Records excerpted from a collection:
━━━━━━━━
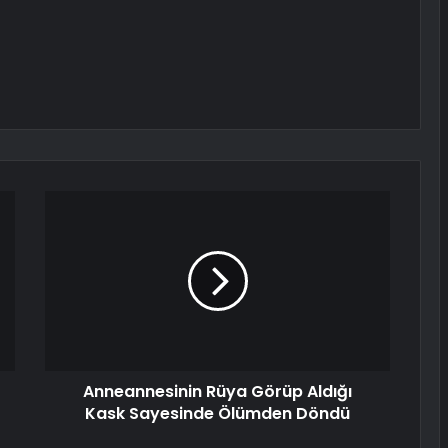
Anneannesinin Rüya Görüp Aldığı
Kask Sayesinde Ölümden Döndü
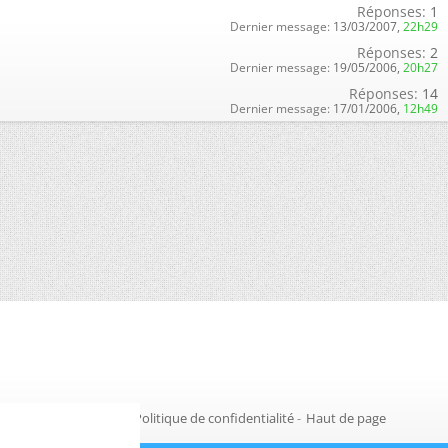
Réponses:
1
Dernier message:
13/03/2007,
22h29
Réponses:
2
Dernier message:
19/05/2006,
20h27
Réponses:
14
Dernier message:
17/01/2006,
12h49
Gestion des cookies
-
Politique de confidentialité
-
Haut de page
━━━━━━━━
Your instructions ▸
Transcribe the records above exactly, omitting every picture they contain.

Exercise result ▸
Anneannesinin Rüya Görüp Aldığı
Kask Sayesinde Ölümden Döndü
Réponses:
1
Dernier message:
13/03/2007,
22h29
Réponses:
2
Dernier message:
19/05/2006,
20h27
Réponses:
14
Dernier message:
17/01/2006,
12h49
Gestion des cookies
-
Politique de confidentialité
-
Haut de page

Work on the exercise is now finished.